[INPUT MATERIAL — start]

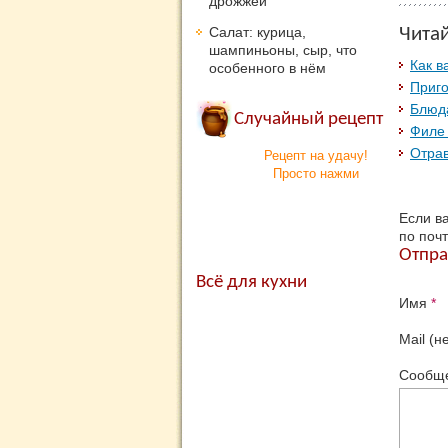
дрожжей
Салат: курица,
Чита
шампиньоны, сыр, что
Как в
особенного в нём
Приго
Блюд
Случайный рецепт
Филе 
Отра
Рецепт на удачу!
Просто нажми
Если в
по почт
Отпра
Всё для кухни
Имя
*
Mail (н
Сообщ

[INPUT MATERIAL — finish]

WORK INSTRUCTIONS: This task calls for the records to be copied exactly, without pictures.

TASK RESULT:
дрожжей
Салат: курица,
Чита
шампиньоны, сыр, что
Как в
особенного в нём
Приго
Блюд
Случайный рецепт
Филе 
Отра
Рецепт на удачу!
Просто нажми
Если в
по почт
Отпра
Всё для кухни
Имя
*
Mail (н
Сообщ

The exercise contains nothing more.